BI practical
BI practical
Theory: Power BI is a collection of software services, apps, and connectors that work together to
turn your unrelated sources of data into coherent, visually immersive, and interactive insights. Your
data might be an Excel spreadsheet, or a collection of cloud-based and on-premises hybrid data
warehouses. Power BI lets you easily Connect to your data sources, visualize and discover what's
important, and share that with anyone or everyone you want.
The desktop application thrives on interactive and dynamic visualizations, embracing principles of
effective data communication. Its utilization of common data visualization theories, including
Edward Tufte's principles of data-ink ratio and minimizing chartjunk, ensures clarity and precision in
conveying information. Power BI Desktop operates on the principle of user empowerment, providing
an intuitive interface for constructing compelling dashboards and reports. The tool aligns with best
practices in information design and usability, facilitating a smooth user experience. Overall, Power BI
Desktop embodies the theory of democratizing data analytics, empowering users to explore,
analyse, and communicate insights effectively, thereby fostering a data driven decision-making
culture within organizations.
Procedure: -
1. To create a workspace, in the Navigation pane (located at the left), click Workspaces, and
then click Create a Workspace.
2. When prompted to upgrade your account to Power BI Pro, click Try Free. In the Create a
Workspace pane (located at the right), in the Workspace Name box, enter a name for your
workspace. The name you enter must be unique to the tenant. We suggest you name the
workspace Sales Analysis, and that you also append your initials. For example, the name
could be Sales Analysis AB.
7. In Power BI Desktop, at the top-right corner, verify that you see your account.
Experiment 2
Aim: - Import the data from different sources and load into the target system Software: - Microsoft
Power BI
Theory: - Power BI provides several methods for loading data into the target system, offering
flexibility to cater to diverse data sources and scenarios. The primary ways include:
1. Direct Query: This method establishes a live connection to the data source, enabling real-time
data analysis without importing it into Power BI. It is suitable for large datasets where the focus is on
current, up-to-the-minute insights. However, it relies on the source system for query performance.

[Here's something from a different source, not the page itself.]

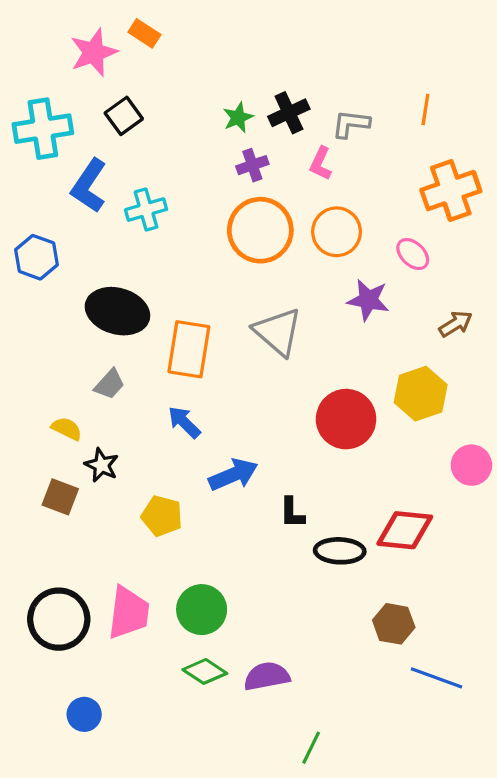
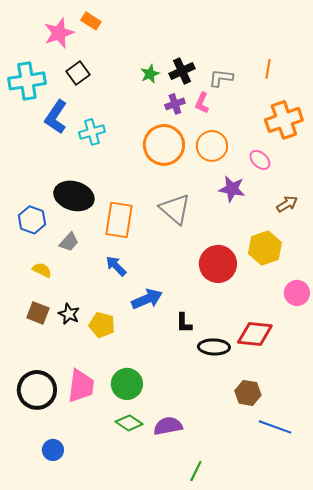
purple cross: (252, 165) -> (175, 104), moved
blue hexagon: (37, 257) -> (32, 220), moved
black star: (102, 465) -> (69, 314), moved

2. Import Data: The import option involves loading data directly into the Power BI model, which
resides in-memory. This approach is effective for smaller to moderately sized datasets, providing
faster query performance. Users can leverage Power Query Editor for data transformations during
the import process.
3. Power Query Editor: A versatile tool within Power BI, Power Query Editor enables users to
connect to various data sources, apply transformations, and shape the data before loading it into the
model. This method allows for comprehensive data cleaning, filtering, and structuring.

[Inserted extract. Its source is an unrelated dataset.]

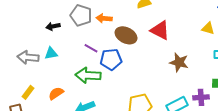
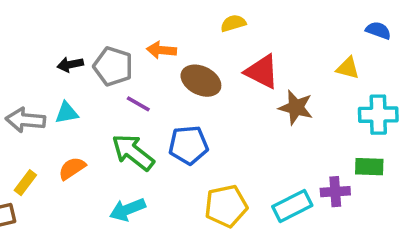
gray pentagon: (81, 15) -> (113, 66), moved
blue pentagon: (111, 59) -> (188, 145), moved
brown star: (179, 62) -> (296, 107), moved
green arrow: (88, 75) -> (133, 152), turned 35
orange semicircle: (56, 93) -> (72, 168), moved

4. Dataflow: Dataflow facilitate a Power Query experience in the cloud, where data transformations
are applied in a Power BI service workspace. This provides a reusable and centralized approach for
data preparation, promoting consistency in data processing across reports and dashboards. 5. Power
Automate Integration: Power BI can integrate with Power Automate (formerly known as Microsoft
Flow) to automate data loading processes. This integration enables users to trigger data refreshes
based on predefined schedules. events, or triggers from external systems.
Procedure: -
1. In the Power Query Editor window, in the Queries pane, select the DimEnmployee query.

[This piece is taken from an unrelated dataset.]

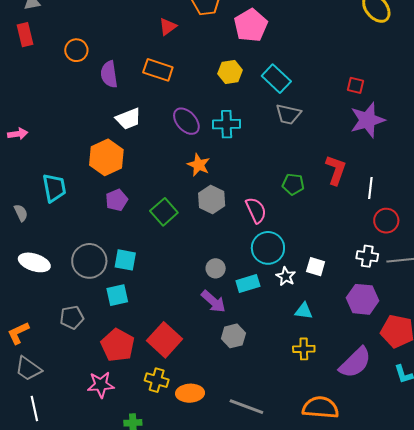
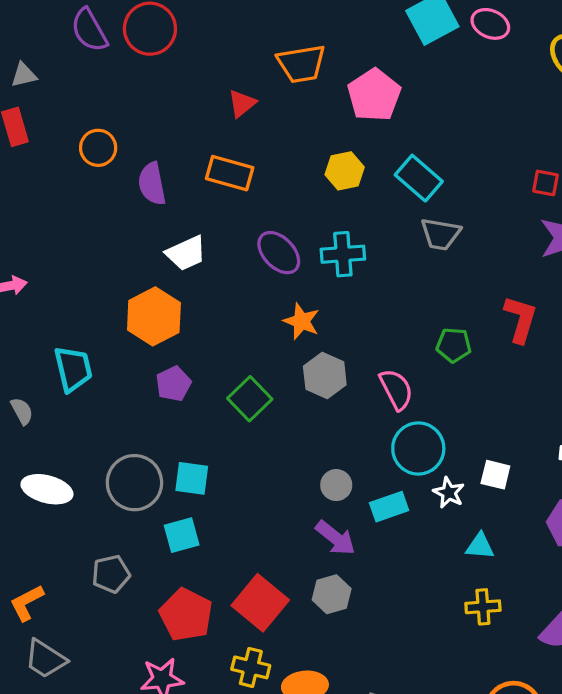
gray hexagon: (233, 336) -> (332, 594), moved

2. To rename the query, in the Query Settings pane (located at the right), in the Name box, replace
the text with Salesperson, and then press Enter. The query name will determine the model table
name. It's recommended to define concise, yet friendly, names.
3. In the Queries pane, verify that the query name has updated.
4. To locate a specific column, on the Home ribbon tab, from inside the Manage Columns group. click
the Choose Column down-arrow and then select Go to Column.
5. In the Go to Column window, to order the list by column name, click the AZ sort button, and then
select Name.
7. To filter the query, in the SalesPersonFlag column header, click the down-arrow, and then uncheck
FALSE.
8. Click OK
9. In the Query Settings pane, in the Applied Steps list, notice the addition of the Filtered Rows steps.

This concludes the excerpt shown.